Segment Start: Supplied material

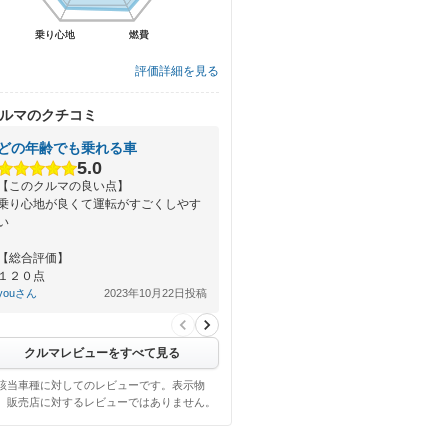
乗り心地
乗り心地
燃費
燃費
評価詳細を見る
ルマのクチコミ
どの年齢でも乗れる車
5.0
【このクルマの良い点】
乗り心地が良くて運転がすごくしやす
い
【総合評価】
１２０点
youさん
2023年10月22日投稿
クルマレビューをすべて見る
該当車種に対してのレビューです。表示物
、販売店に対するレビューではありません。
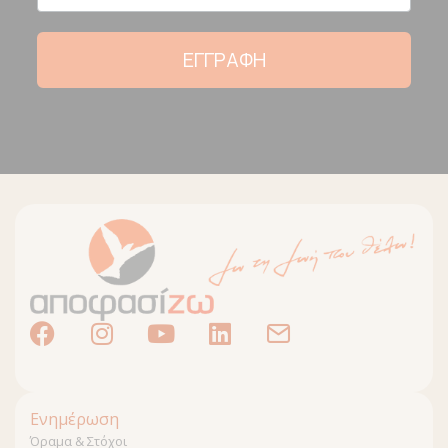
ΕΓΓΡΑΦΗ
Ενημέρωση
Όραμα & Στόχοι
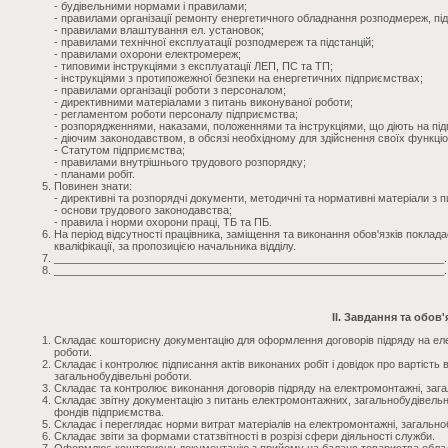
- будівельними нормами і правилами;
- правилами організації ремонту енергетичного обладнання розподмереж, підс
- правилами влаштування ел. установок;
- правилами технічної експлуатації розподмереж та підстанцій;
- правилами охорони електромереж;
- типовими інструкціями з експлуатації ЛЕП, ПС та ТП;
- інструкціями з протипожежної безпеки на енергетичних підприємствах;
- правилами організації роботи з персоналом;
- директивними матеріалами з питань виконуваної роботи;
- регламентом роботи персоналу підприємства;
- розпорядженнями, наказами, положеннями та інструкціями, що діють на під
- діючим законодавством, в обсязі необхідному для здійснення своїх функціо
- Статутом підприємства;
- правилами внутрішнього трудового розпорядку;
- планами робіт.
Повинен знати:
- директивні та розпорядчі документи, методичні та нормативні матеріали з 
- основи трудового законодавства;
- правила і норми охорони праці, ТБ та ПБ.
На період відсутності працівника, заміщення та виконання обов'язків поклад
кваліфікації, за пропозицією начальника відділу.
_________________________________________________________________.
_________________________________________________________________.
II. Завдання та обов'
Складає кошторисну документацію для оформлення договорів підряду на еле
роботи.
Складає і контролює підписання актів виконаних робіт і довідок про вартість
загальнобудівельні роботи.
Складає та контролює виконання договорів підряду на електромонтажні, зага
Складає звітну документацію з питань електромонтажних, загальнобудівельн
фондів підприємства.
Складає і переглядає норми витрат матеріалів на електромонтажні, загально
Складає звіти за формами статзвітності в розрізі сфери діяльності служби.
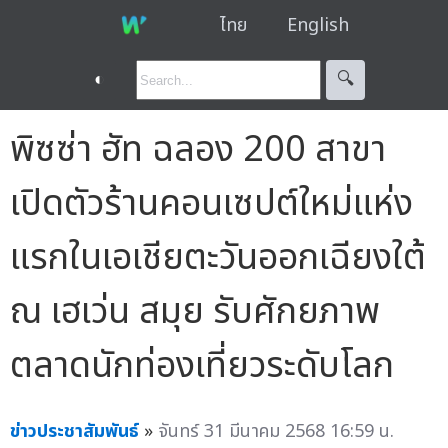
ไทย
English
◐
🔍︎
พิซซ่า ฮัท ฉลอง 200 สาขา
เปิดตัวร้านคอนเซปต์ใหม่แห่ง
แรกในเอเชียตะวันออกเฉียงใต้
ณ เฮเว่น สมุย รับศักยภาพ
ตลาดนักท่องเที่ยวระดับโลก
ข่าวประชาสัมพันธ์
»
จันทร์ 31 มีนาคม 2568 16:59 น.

Segment End: Supplied material

What the task requires - Copy each line of the listing exactly, skipping any picture.

Result -
乗り心地
乗り心地
燃費
燃費
評価詳細を見る
ルマのクチコミ
どの年齢でも乗れる車
5.0
【このクルマの良い点】
乗り心地が良くて運転がすごくしやす
い
【総合評価】
１２０点
youさん
2023年10月22日投稿
クルマレビューをすべて見る
該当車種に対してのレビューです。表示物
、販売店に対するレビューではありません。
ΕΓΓΡΑΦΗ
Ενημέρωση
Όραμα & Στόχοι
- будівельними нормами і правилами;
- правилами організації ремонту енергетичного обладнання розподмереж, підс
- правилами влаштування ел. установок;
- правилами технічної експлуатації розподмереж та підстанцій;
- правилами охорони електромереж;
- типовими інструкціями з експлуатації ЛЕП, ПС та ТП;
- інструкціями з протипожежної безпеки на енергетичних підприємствах;
- правилами організації роботи з персоналом;
- директивними матеріалами з питань виконуваної роботи;
- регламентом роботи персоналу підприємства;
- розпорядженнями, наказами, положеннями та інструкціями, що діють на під
- діючим законодавством, в обсязі необхідному для здійснення своїх функціо
- Статутом підприємства;
- правилами внутрішнього трудового розпорядку;
- планами робіт.
Повинен знати:
- директивні та розпорядчі документи, методичні та нормативні матеріали з 
- основи трудового законодавства;
- правила і норми охорони праці, ТБ та ПБ.
На період відсутності працівника, заміщення та виконання обов'язків поклад
кваліфікації, за пропозицією начальника відділу.
_________________________________________________________________.
_________________________________________________________________.
II. Завдання та обов'
Складає кошторисну документацію для оформлення договорів підряду на еле
роботи.
Складає і контролює підписання актів виконаних робіт і довідок про вартість
загальнобудівельні роботи.
Складає та контролює виконання договорів підряду на електромонтажні, зага
Складає звітну документацію з питань електромонтажних, загальнобудівельн
фондів підприємства.
Складає і переглядає норми витрат матеріалів на електромонтажні, загально
Складає звіти за формами статзвітності в розрізі сфери діяльності служби.
ไทย
English
◐
🔍︎
พิซซ่า ฮัท ฉลอง 200 สาขา
เปิดตัวร้านคอนเซปต์ใหม่แห่ง
แรกในเอเชียตะวันออกเฉียงใต้
ณ เฮเว่น สมุย รับศักยภาพ
ตลาดนักท่องเที่ยวระดับโลก
ข่าวประชาสัมพันธ์
»
จันทร์ 31 มีนาคม 2568 16:59 น.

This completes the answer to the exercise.